Quite often the "conflict" in euros as mentioned earlier revolves around stealing points, eliminating scoring chances and movement options. Player elimination or conflict is presented as more of and end move ala check mate, than a punchers chance as they say in boxing.

Nothing feels better than being completely surrounded and rolling shitloads of six's and your opponent rolls more snake eyes than you would see at the reptile exhibit at the zoo.

You're still in it.

MWChapel said...

Dungeon Twister has been put into that grey area that has hurt it more than helped. It's not an AT game because of the abstractness of it, but not a Euro, because of the artwork and theme. If they would have stuck with the euro-production theming I believe it would have gone further with the euro crowd. Hence not in the top 100. It just doesn't belong anywhere.

I blame Asmodee, and it's effort at fusion. Blah! So how about Mission: Red Planet, where would that fall, AT or not AT? ;)

Ken B. said...

Mission Red Planet--Not AT.

The theme is OK, and man, there is a LOT of randomness...but area majority is a mechanic that you won't find in many AT games. In AT, if we share a square, one of us has to die.

Michael Barnes said...

Not if you're the Bene Geserit.

Anonymous said...

I agree that the non-zero sum thing is a very Eurogame characteristic.

It does show up in a lot of AT games.
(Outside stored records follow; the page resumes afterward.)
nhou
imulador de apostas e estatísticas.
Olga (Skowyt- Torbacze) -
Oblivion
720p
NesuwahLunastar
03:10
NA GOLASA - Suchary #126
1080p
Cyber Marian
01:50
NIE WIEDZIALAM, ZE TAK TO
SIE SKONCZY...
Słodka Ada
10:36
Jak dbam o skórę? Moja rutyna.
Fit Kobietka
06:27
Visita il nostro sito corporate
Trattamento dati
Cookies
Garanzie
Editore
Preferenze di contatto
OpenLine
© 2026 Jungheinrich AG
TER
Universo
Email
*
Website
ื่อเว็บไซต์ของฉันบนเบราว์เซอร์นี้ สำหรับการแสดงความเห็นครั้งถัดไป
Battlelore and its ancestors, as well as a TON of wargames.

The real problem with the mechanic (crap, there's that word) is that Eurogame designs often relate victory points to some vague indefinable nothingness. In AT games, it is dead guys or cities taken.

It does have its plus points. The big one is that the game ends. The worst counter example I can thing of is GW's Dragon Masters. It is a Risk-like game where you can make only one successful attack per round. Object is to be the player who owns X number of territories.
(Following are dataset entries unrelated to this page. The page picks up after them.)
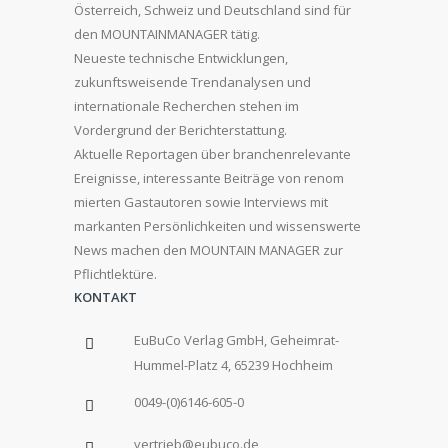
Österreich, Schweiz und Deutschland sind für
den MOUNTAINMANAGER tätig.
Neueste technische Entwicklungen,
zukunftsweisende Trendanalysen und
internationale Recherchen stehen im
Vordergrund der Berichterstattung.
Aktuelle Reportagen über branchenrelevante
Ereignisse, interessante Beiträge von renom
mierten Gastautoren sowie Interviews mit
markanten Persönlichkeiten und wissenswerte
News machen den MOUNTAIN MANAGER zur
Pflichtlektüre.
KONTAKT
EuBuCo Verlag GmbH, Geheimrat-
Hummel-Platz 4, 65239 Hochheim
0049-(0)6146-605-0
vertrieb@eubuco.de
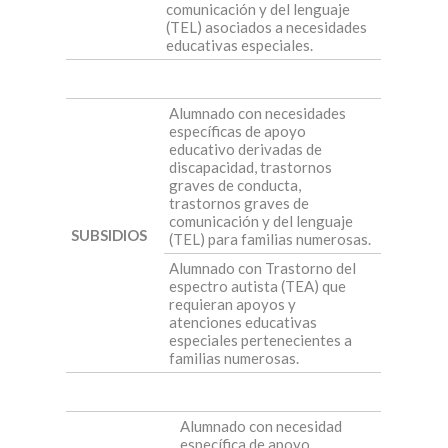
comunicación y del lenguaje
(TEL) asociados a necesidades
educativas especiales.
Alumnado con necesidades
específicas de apoyo
educativo derivadas de
discapacidad, trastornos
graves de conducta,
trastornos graves de
comunicación y del lenguaje
SUBSIDIOS
(TEL) para familias numerosas.
Alumnado con Trastorno del
espectro autista (TEA) que
requieran apoyos y
atenciones educativas
especiales pertenecientes a
familias numerosas.
Alumnado con necesidad
específica de apoyo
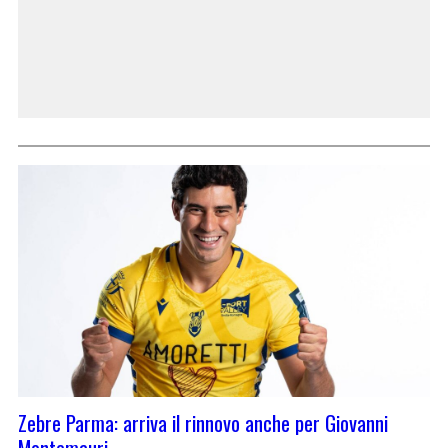
Zebre Parma: arriva il rinnovo anche per Giovanni
Montemauri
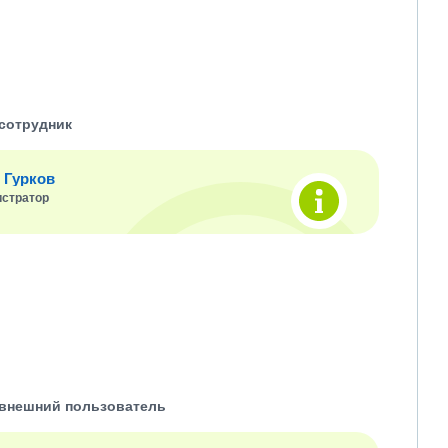
сотрудник
 Гурков
стратор
внешний пользователь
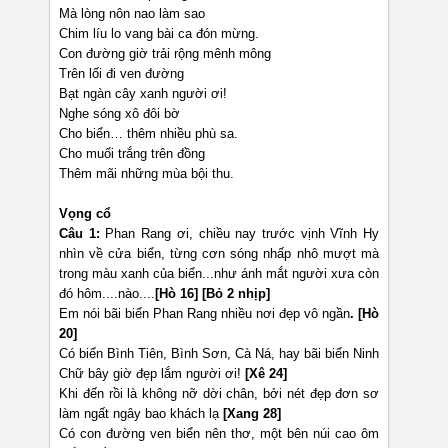
Mà lòng nôn nao làm sao
Chim líu lo vang bài ca đón mừng.
Con đường giờ trải rộng mênh mông
Trên lối đi ven đường
Bạt ngàn cây xanh người ơi!
Nghe sóng xô đôi bờ
Cho biển… thêm nhiều phù sa.
Cho muối trắng trên đồng
Thêm mãi những mùa bội thu.
Vọng cổ
Câu 1:
Phan Rang ơi, chiều nay trước vịnh Vĩnh Hy
nhìn về cửa biển, từng cơn sóng nhấp nhô mượt mà
trong màu xanh của biển...như ánh mắt người xưa còn
đó hôm....nào....
[Hò 16] [Bỏ 2 nhịp]
Em nói bãi biển Phan Rang nhiều nơi đẹp vô ngần
. [Hò
20]
Có biển Bình Tiên, Bình Sơn, Cà Ná, hay bãi biển Ninh
Chữ bây giờ đẹp lắm người ơi!
[Xê 24]
Khi đến rồi là không nỡ dời chân, bởi nét đẹp đơn sơ
làm ngất ngây bao khách lạ
[Xang 28]
Có con đường ven biển nên thơ, một bên núi cao ôm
Clearly zero sum. But that one successful attack leads to a game where I take a territory, you take a territory. Repeat until you decide to use the bits to beef up your copy of Mighty Empires and torch the rest.

Pat H said...

I will destroy the Geserit with my Messerschmitt in any space.

robartin said...

Damn Franklin, these things are freakin treatises! Professor F.W. Cobb, Ph.D of Ameritrash Studies is in the house!

Michael Barnes said...

Yeah really...what's with all the "Look at me, I been to Kolledge!" talk?

I can't understand the multisyllabic words Franklin uses, but he makes a good argument...the problem with DRAKON (which is prett AT-y despite the issues Franklin brought up) is that it's just clumsy and uninteresting- it feels like one of those 1988 also-rans and for the weight class/theme there's no reason to play it whatsoever over DUNGEONQUEST (which had miniatures in its FIRST edition, thank you very much). At any rate, it's better (and more AT-friendly) than the other Tom Jolly FFG game, CAVE TROLL, which is a miserable attempt at aping area majority Euros with the most static, uninteresting, and frictionless use of a dungeon theme I've ever seen.

I like DUNGEON TWISTER but it it can be pretty dull with folks who think that their opponents want to spend all night waiting for them to figure out a logic puzzle. It's definitely NOT AT in any way though, outside of the theme. It plays more like an American football game played by sneaky wimps than Chess though.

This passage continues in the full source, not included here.